Mécaniquement, les tarifs des complémentaires santé souscrites par les jeunes salariés augmenteront à due proportion des 500 millions € que la mesure coûtera pour ces organismes. Parallèlement, les 700 millions que l’assurance-maladie consacrera à la revalorisation de certains tarifs dentaires pèseront sur la CSG et les cotisations au régime général.
Autrement dit, le gouvernement vient d’opérer une ponction de 1,2 milliard € sur le pouvoir d’achat. L’essentiel de cette somme sera transféré des jeunes salariés vers les retraités et les chômeurs.

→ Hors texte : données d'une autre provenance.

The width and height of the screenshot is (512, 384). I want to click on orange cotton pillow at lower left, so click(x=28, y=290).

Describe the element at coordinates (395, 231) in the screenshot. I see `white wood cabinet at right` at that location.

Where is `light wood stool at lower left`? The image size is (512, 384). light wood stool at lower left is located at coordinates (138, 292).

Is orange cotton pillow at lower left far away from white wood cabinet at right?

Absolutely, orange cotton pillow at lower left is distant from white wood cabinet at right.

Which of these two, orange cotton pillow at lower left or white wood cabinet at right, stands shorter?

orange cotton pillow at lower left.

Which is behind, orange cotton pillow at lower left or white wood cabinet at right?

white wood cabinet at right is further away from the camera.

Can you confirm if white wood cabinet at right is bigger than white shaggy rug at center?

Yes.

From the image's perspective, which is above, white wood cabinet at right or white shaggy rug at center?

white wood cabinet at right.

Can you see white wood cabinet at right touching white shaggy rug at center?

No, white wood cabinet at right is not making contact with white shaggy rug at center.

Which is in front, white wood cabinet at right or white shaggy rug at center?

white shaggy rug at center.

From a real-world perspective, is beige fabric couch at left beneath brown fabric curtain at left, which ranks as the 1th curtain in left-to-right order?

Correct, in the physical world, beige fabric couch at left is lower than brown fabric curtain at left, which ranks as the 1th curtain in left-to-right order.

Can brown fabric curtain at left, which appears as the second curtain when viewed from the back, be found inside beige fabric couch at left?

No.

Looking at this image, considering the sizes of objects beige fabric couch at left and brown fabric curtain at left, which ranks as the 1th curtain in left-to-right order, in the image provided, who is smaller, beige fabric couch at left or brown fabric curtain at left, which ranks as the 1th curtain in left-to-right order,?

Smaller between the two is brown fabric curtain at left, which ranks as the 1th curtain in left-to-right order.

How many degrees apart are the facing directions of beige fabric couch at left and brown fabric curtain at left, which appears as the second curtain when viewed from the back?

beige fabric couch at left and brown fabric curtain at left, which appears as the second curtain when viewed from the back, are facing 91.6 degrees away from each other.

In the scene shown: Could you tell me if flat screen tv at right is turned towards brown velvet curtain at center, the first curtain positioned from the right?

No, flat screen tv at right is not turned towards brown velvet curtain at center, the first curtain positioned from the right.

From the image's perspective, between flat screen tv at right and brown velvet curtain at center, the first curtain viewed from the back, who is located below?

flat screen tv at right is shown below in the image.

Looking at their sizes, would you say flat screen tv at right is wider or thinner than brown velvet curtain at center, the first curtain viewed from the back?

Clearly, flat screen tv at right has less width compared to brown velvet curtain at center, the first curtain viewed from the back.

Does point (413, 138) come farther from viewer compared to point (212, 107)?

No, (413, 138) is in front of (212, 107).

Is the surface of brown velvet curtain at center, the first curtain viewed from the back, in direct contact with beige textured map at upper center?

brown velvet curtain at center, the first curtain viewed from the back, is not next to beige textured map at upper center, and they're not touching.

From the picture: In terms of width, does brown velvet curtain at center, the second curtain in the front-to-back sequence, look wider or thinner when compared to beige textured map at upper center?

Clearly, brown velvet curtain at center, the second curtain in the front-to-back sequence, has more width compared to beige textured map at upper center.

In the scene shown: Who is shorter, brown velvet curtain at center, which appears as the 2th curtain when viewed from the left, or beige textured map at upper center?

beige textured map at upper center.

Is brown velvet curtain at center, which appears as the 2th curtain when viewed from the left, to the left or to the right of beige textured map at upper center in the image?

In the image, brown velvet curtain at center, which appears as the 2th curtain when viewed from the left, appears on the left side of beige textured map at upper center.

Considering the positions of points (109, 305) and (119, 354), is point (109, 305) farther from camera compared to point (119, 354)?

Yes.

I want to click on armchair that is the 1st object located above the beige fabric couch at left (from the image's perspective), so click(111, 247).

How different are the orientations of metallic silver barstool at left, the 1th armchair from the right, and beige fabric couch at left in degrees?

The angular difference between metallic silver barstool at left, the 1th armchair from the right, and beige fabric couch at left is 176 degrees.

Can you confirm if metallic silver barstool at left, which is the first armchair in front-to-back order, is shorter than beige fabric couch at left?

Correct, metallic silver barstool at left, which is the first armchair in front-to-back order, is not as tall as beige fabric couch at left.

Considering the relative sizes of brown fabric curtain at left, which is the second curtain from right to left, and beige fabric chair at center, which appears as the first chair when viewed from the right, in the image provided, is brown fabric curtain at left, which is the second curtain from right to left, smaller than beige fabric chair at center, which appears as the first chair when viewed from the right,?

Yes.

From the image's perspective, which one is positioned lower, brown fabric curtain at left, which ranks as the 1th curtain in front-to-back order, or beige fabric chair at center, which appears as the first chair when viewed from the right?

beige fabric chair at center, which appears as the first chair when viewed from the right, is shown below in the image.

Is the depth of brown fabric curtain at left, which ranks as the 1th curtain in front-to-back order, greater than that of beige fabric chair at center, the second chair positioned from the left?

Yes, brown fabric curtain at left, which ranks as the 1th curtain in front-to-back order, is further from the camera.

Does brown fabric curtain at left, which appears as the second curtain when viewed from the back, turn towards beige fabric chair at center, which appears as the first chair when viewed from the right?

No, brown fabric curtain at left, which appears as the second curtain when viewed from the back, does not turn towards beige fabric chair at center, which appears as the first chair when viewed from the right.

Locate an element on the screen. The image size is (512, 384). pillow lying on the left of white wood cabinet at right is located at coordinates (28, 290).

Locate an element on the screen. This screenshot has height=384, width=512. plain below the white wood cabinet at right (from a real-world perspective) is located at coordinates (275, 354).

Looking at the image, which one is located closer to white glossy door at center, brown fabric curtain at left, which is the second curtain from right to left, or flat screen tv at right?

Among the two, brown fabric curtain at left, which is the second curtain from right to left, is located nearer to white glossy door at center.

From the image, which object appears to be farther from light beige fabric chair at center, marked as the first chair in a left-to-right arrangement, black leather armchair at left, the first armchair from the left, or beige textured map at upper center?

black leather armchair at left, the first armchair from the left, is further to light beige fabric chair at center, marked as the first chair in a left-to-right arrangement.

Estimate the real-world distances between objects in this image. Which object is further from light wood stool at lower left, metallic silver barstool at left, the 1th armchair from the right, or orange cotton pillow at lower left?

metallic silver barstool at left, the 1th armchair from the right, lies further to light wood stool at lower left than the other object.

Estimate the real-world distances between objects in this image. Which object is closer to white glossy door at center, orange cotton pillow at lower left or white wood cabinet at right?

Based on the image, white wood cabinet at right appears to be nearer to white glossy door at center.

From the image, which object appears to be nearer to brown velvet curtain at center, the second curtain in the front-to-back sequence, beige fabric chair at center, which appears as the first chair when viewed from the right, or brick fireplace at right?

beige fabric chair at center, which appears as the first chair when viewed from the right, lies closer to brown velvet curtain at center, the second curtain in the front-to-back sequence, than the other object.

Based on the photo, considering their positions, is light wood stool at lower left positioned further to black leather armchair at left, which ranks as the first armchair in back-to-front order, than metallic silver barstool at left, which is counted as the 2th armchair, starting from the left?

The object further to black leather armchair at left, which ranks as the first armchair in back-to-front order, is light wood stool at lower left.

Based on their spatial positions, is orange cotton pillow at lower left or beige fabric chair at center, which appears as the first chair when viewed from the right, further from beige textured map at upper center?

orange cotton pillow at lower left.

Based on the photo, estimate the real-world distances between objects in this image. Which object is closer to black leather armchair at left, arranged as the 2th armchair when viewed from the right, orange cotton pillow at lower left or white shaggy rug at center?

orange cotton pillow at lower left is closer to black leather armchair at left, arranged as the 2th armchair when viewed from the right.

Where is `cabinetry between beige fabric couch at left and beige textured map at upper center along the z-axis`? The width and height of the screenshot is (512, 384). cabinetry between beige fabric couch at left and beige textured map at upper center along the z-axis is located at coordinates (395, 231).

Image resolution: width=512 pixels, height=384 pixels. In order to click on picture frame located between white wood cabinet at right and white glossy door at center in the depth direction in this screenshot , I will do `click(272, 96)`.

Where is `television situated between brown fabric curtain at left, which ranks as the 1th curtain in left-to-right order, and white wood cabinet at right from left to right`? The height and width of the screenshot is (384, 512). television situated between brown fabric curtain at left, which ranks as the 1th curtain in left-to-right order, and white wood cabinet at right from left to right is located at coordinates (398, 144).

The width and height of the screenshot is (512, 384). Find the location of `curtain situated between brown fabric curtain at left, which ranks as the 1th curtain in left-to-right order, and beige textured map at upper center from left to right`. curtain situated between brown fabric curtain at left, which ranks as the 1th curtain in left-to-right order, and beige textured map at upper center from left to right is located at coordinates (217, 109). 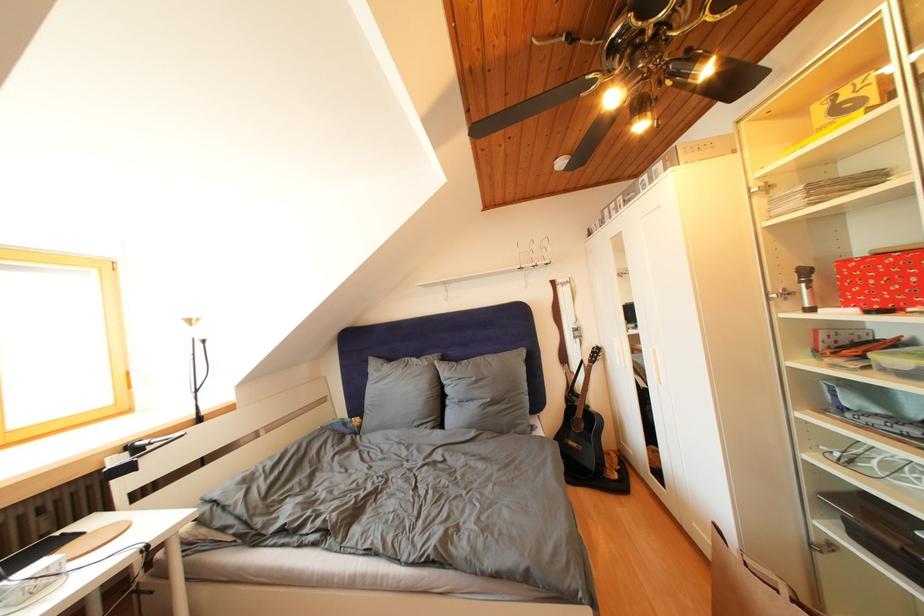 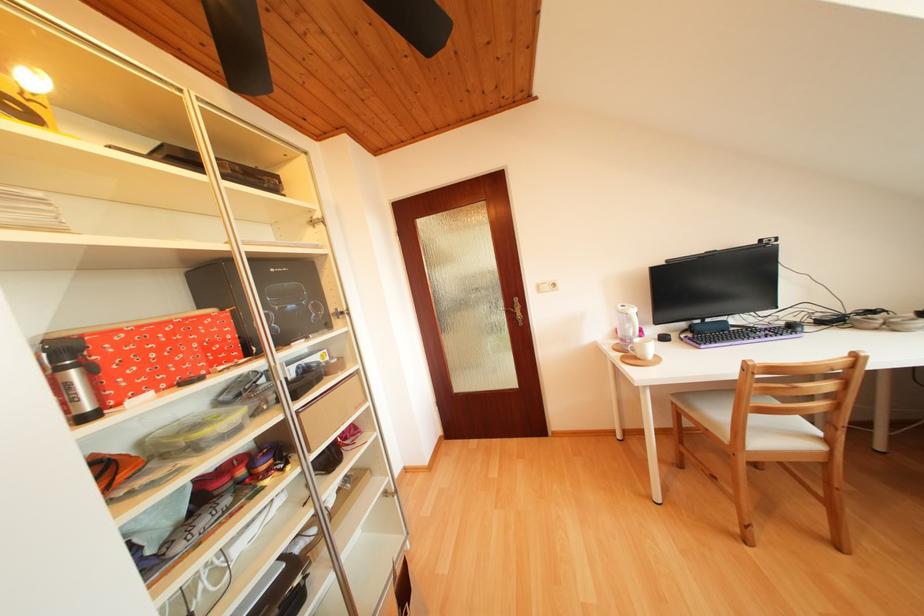 Find the pixel in the second image that matches (x=873, y=283) in the first image.

(151, 358) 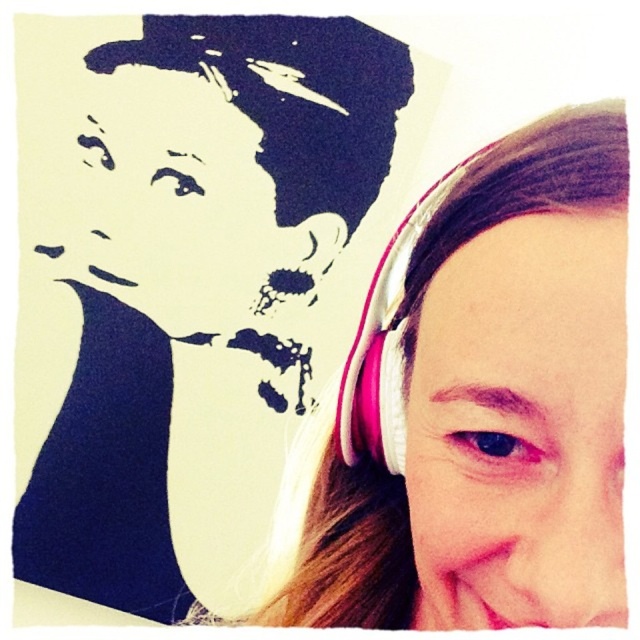 Question: Does pink matte headphones at right lie in front of pink fabric earphone at upper right?

Choices:
 (A) no
 (B) yes

Answer: (B)

Question: Where is pink fabric headphones at right located in relation to pink fabric earphone at upper right in the image?

Choices:
 (A) above
 (B) below

Answer: (A)

Question: Which of the following is the closest to the observer?

Choices:
 (A) (403, 525)
 (B) (381, 262)
 (C) (164, 310)

Answer: (B)

Question: Which object appears closest to the camera in this image?

Choices:
 (A) pink fabric headphones at right
 (B) pink fabric earphone at upper right
 (C) pink matte headphones at right

Answer: (C)

Question: Considering the relative positions of pink fabric headphones at right and pink fabric earphone at upper right in the image provided, where is pink fabric headphones at right located with respect to pink fabric earphone at upper right?

Choices:
 (A) above
 (B) below

Answer: (A)

Question: Which point appears closest to the camera in this image?

Choices:
 (A) (376, 353)
 (B) (125, 296)

Answer: (A)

Voilà qui compense joliment la hausse de la CSG. Mais de cela, il serait évidemment incongru de parler, puisque le sens de la solidarité, adulée par les élites françaises, consiste mécaniquement à sacrifier les forces vives du pays pour adoucir le sort de ceux qui sont portés par le travail des autres.
En soi, la mesure n’est pas choquante si elle est assumée. On lui reprochera, dans ce cas de figure, de ne pas être clairement expliquée aux Français. Démagogiquement, les ministres qui se succèdent aiment à faire croire que les assureurs santé disposent d’un magot, d’une cagnotte, qu’ils devraient mobiliser pour rendre la santé gratuite. Le procédé n’est pas correct… en réalité, les assureurs santé feront payer la mesure à tous leurs assurés, car la mutualisation est leur métier.